[Records drawn from a dataset]
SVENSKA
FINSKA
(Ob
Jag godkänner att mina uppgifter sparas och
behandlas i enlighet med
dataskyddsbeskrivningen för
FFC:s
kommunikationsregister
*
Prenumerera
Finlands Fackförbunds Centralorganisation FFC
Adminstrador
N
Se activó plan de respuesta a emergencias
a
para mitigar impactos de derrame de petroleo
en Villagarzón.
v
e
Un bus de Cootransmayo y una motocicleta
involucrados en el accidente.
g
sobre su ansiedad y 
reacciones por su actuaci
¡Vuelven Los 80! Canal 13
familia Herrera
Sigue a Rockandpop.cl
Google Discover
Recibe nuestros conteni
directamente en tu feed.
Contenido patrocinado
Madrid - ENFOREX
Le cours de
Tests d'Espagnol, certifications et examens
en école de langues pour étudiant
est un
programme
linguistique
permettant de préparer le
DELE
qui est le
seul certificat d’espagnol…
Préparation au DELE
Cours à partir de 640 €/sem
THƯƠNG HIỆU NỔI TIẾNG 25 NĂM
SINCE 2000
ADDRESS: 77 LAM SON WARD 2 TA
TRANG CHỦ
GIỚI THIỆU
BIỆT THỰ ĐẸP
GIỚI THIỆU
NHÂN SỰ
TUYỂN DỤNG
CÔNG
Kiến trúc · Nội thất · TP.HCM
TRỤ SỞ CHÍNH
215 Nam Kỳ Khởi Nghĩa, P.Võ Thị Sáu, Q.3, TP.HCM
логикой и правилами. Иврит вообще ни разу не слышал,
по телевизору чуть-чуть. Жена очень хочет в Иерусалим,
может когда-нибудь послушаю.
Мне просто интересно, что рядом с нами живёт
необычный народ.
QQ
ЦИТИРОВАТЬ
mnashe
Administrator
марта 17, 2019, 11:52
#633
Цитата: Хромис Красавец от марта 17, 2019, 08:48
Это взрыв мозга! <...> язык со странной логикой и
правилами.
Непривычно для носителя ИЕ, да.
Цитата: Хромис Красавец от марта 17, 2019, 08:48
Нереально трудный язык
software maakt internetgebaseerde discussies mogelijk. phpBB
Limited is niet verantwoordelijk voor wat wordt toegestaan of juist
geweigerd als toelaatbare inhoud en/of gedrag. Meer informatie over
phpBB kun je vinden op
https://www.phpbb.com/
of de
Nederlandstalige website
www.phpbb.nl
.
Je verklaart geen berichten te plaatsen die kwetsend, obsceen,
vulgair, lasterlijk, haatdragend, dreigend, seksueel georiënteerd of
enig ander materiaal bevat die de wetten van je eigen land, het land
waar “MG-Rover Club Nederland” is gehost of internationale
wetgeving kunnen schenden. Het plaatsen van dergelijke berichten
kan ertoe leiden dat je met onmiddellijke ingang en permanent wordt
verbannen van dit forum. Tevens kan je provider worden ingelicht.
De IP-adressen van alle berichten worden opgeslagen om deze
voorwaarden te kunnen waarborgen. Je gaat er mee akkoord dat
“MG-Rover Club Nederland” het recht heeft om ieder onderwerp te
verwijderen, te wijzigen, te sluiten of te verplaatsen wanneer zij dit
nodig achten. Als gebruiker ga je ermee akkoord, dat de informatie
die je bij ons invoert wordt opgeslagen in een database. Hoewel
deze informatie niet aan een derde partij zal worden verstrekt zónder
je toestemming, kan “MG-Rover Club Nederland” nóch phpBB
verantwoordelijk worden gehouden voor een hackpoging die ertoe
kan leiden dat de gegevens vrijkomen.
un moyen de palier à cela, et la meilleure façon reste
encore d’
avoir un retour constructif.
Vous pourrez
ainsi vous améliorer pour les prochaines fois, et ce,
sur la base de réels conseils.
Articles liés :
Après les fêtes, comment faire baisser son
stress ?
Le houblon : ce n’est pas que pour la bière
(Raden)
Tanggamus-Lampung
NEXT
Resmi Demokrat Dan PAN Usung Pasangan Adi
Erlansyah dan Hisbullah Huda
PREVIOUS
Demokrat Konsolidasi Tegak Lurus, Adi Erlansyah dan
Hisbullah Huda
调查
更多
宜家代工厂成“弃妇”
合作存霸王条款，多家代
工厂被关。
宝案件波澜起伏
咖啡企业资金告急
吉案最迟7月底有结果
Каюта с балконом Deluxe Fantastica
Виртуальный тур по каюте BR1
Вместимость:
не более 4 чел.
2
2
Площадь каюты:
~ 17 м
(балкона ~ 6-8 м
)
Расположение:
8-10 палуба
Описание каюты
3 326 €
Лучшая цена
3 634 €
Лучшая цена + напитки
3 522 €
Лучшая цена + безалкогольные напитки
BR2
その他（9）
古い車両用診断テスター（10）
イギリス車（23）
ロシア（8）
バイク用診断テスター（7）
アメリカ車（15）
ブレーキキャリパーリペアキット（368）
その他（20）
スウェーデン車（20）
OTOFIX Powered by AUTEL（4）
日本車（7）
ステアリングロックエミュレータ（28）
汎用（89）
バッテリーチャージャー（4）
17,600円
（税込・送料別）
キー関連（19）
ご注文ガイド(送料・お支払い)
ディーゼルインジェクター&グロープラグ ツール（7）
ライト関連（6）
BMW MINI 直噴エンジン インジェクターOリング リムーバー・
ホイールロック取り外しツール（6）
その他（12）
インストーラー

*WHAT THE EXERCISE ASKS:* Search the data above for lines holding "правилами" and copy each of them.

*REPLY TO THE TASK:*
логикой и правилами. Иврит вообще ни разу не слышал,
правилами.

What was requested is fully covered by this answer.